What brought me here:
When breadtube became a thing around 2016 it was my refuge from the horrible reactionary shitshow the internet was at the time. It opened me to things further left than Obummer. I lurked on Reddits sorry excuses for leftist subs and heard them whisper about the CTH sub as being "bad leftists" but they never explained what was bad about them so I checked for myself and checked out the podcast and was like "They aren't bad they're just a bit obnoxious." I didn't really hang out on r/CTH, only saw the occasional post, and I listened to the podcast every now and again (and not at all anymore, stopped listening after the 2020 primaries) and that was about it. Then r/CTH was banned, this place was mentioned and I got curious. It felt like I had finally found a place that wasn't going to demand I be civil towards Nazis. I wasn't going to be banned for saying "kill all slave owners." I also thought you guys were really funny. So yeah, Ironally r/CTH made you guys more appealing lmao. It also helped that you retained the "fuck being civil to horrible people" energy while at the same time attempting to make sure marginalised groups weren't thrown under the bus.

What made me stay:
A community of weirdos that genuinely want to make the world a better place and stand up for their marginalised comrades. Whether it's the mutual aid comm helping people the best it can, the news comm shining a light on events the world tries to bury, or simply the movie comm providing a safe fun area to chill, I feel like this place provides something other places on the internet don't. It also is a place I feel like I can ask any questions about leftism and not be called an idiot. You guys taught me things ranging from practical stuff how to take part in my local org, to mundane things how to make a rad bean recipe. I think that's worth something. Also I still think you guys are hilarious.

EDIT: added some more context because I was reminded of stuff I had forgotten.

  • SeventyTwoTrillion [he/him]
    ·
    edit-2
    4 days ago

    I lurked on the subreddit, I lurked on the discord lifeboat (and left it as soon as the site went up) and then started posting occasionally. went through a few accounts with a dozen or so comments on each and then stuck with this one just in time for the Ukraine War to start

    my upbringing in relative poverty primed me to accept genuinely left-wing ideas but remained in the liberal bubble until Corbyn and the movement that brought him to power came around and exposed me to the concept that ideas left of Obama existed. I was still kind of in that I'm-a-very-smart-and-respectable-and-civil-politics-understander zone but all it would take is a push, and that push came from the subreddit. I didn't really have any background or knowledge of anarchism nor possessed any particular drive to distrust authority as a general concept so I slid pretty easily into Marxism-Leninism (though I do definitely like and respect anarchists and don't really have any reason or background to be sectarian against them, so this website's non-sectarianism fit me quite well).

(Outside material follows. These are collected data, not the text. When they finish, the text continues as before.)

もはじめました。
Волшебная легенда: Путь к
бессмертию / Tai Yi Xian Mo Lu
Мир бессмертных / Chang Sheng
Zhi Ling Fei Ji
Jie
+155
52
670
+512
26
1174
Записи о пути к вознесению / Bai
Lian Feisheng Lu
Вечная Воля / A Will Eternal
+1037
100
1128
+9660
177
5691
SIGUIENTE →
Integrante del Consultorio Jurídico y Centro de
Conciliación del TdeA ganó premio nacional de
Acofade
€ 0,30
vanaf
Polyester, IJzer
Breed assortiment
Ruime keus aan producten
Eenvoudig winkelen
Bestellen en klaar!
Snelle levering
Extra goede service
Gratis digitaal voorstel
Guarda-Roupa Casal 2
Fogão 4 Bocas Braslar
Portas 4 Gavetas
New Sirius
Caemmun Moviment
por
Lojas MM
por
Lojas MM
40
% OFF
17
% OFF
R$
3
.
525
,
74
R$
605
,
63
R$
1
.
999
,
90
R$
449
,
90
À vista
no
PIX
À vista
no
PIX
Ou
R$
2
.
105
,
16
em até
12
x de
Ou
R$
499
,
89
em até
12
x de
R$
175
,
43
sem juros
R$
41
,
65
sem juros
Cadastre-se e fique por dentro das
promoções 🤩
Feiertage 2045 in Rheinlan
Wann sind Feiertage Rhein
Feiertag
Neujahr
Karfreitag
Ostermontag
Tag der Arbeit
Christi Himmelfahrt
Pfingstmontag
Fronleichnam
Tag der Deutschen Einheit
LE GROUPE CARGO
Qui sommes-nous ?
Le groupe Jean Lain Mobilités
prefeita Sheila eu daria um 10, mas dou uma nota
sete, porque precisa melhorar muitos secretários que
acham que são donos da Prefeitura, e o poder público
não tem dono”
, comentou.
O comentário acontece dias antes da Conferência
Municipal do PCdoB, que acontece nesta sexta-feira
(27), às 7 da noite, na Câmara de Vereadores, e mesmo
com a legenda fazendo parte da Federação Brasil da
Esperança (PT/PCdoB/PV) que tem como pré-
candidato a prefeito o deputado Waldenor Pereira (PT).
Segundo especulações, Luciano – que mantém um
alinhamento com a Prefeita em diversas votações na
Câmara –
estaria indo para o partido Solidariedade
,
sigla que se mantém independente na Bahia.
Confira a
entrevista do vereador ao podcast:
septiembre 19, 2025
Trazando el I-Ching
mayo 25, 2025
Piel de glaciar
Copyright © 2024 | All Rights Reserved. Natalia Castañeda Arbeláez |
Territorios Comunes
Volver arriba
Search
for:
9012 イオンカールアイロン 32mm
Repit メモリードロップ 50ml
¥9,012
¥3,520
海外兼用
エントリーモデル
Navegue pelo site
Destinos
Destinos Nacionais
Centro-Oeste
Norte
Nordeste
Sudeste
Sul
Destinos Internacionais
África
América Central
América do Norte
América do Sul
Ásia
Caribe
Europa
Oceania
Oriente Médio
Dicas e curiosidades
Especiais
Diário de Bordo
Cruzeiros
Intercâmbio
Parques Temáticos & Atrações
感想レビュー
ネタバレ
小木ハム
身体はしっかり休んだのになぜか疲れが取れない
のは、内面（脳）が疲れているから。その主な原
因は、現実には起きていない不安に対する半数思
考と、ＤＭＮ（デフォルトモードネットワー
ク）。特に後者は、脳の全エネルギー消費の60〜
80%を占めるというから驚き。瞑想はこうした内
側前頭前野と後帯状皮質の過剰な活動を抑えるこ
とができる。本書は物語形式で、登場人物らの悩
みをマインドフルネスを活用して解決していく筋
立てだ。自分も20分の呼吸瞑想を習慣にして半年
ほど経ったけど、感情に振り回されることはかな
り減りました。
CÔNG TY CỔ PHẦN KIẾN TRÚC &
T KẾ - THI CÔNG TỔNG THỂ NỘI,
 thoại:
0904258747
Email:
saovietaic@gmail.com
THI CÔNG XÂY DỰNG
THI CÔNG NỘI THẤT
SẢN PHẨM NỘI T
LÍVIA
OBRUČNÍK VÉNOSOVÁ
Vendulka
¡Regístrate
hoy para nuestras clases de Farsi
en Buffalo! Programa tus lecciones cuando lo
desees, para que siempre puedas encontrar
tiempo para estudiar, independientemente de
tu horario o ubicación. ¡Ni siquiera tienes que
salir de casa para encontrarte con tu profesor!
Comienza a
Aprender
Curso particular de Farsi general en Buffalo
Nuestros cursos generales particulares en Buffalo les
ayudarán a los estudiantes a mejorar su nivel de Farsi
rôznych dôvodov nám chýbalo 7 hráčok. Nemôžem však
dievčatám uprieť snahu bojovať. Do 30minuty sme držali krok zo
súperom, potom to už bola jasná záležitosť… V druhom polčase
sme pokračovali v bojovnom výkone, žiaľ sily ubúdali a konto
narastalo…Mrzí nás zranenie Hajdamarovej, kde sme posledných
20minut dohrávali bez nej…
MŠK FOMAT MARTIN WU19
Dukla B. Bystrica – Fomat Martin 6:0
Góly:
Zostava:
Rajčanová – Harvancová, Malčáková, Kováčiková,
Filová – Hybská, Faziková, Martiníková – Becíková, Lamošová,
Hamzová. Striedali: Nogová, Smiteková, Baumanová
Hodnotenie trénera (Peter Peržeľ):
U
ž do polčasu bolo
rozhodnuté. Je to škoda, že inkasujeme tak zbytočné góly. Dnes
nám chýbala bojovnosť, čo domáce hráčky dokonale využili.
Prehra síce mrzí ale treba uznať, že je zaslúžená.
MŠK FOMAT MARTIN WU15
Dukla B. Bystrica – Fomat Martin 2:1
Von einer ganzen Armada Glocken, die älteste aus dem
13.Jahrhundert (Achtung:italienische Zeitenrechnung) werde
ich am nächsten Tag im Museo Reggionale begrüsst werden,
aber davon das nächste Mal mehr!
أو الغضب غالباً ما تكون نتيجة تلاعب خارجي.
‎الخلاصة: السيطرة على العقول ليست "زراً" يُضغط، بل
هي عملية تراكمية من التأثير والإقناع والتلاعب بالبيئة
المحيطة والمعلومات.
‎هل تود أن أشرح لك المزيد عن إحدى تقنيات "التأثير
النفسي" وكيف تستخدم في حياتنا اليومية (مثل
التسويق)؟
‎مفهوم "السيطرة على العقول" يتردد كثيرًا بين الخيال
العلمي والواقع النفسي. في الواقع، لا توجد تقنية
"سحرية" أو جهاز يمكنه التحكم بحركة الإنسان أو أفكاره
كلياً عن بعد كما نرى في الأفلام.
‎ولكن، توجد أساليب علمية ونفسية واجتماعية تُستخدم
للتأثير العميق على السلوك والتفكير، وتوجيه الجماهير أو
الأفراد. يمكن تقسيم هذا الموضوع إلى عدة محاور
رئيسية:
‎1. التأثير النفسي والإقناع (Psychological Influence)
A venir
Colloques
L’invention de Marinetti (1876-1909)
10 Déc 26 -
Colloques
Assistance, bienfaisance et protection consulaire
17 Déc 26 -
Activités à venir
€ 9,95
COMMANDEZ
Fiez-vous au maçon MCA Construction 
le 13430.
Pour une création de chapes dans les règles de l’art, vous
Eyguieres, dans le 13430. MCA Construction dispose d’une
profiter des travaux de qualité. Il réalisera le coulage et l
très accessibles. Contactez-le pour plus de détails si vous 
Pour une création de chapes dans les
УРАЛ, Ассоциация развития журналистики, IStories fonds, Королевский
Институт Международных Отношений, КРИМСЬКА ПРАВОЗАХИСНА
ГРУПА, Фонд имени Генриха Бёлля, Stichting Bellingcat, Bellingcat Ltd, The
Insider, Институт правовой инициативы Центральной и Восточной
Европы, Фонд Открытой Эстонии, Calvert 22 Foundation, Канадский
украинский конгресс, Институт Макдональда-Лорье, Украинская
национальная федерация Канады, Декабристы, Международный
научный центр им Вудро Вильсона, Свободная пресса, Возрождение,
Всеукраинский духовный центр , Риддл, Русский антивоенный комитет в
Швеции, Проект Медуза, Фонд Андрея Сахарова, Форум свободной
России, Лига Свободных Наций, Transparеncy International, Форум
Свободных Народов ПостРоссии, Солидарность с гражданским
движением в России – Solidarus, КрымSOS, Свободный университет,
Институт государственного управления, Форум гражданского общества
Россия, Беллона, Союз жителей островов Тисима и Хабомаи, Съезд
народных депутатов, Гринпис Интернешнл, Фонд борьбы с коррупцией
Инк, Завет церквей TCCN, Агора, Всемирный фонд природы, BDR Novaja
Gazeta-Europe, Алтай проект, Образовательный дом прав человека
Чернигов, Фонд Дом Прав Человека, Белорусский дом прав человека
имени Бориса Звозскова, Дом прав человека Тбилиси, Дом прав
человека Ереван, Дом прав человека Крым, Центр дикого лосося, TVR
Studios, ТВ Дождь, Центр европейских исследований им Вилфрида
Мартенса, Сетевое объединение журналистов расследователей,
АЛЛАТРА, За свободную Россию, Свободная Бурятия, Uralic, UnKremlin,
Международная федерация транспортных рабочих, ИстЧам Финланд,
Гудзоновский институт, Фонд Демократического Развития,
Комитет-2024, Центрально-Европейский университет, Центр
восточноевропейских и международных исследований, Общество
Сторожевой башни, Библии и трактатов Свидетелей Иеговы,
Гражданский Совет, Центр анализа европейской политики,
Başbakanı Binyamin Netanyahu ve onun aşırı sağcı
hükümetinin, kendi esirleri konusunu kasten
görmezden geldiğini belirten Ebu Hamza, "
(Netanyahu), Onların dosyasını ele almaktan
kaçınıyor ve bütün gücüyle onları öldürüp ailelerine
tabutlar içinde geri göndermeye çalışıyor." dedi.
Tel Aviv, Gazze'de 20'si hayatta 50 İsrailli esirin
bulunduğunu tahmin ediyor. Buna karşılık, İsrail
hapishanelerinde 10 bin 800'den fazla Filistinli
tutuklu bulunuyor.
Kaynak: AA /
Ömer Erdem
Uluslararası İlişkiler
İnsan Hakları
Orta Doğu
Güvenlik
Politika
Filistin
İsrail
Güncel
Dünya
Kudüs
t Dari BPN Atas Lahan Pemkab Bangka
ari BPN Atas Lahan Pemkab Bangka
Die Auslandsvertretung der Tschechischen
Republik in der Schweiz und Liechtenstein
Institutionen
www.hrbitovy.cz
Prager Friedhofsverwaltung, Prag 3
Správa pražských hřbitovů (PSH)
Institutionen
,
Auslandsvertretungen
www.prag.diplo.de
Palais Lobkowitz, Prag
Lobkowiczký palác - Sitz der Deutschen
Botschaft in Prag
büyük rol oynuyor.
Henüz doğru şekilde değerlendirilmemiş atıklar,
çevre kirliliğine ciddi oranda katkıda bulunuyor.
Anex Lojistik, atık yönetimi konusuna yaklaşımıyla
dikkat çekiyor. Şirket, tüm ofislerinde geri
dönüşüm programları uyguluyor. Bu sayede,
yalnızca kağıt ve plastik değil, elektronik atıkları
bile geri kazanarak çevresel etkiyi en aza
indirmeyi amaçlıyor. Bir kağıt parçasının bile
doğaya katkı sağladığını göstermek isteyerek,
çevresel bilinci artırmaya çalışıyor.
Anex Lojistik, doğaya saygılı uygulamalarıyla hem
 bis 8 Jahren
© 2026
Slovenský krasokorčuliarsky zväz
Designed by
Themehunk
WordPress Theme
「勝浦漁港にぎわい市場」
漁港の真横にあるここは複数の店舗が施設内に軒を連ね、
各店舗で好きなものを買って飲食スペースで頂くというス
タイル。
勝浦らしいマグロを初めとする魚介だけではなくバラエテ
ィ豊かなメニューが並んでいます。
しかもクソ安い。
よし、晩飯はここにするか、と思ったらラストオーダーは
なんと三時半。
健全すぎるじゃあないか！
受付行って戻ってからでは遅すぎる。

    I think the biggest part that attracted me was that people actually gave a shit about politics, there was actual passionate energy there, after years of lukewarm boring shit about how we just need to gradually introduce ranked-choice voting and shift taxes around and we'd create the perfect society. The only people I'd heard yelling about politics before was people yelling in support of reactionary policies, or sort of just yelling into the void about how they wished things could be better but offering no solution, but hearing people yell in support of policies that would help people was this big moment where my latent frustrations felt validated. Hearing somebody say something like "LET'S JUST GIVE HOMELESS PEOPLE HOUSES!" instead of liberals going "Hm, well, first we need to introduce a means-tested system of soup kitchens that utilize tax breaks to attract social workers..." was just one of those moments where you realize that problems can actually have (relatively) simple solutions and not everything has to be this stupid fucking 53-stage system which inevitably fails at stage 11 when a new president takes over and the parliamentarian says that there isn't enough money or whatever.

    also, I hate to say that the chapo podcast was a big part of my left-wing turn as much as the subreddit was, but it kinda was, so I'll always have a spot in my heart for Felix and Matt even though I've outgrown them politically and don't listen to it anymore. It did kinda Americanize me but I made up for it by becoming the Ultimate Geopolitics Understander Who Knows Something About Most Countries later on once the Ukraine War started.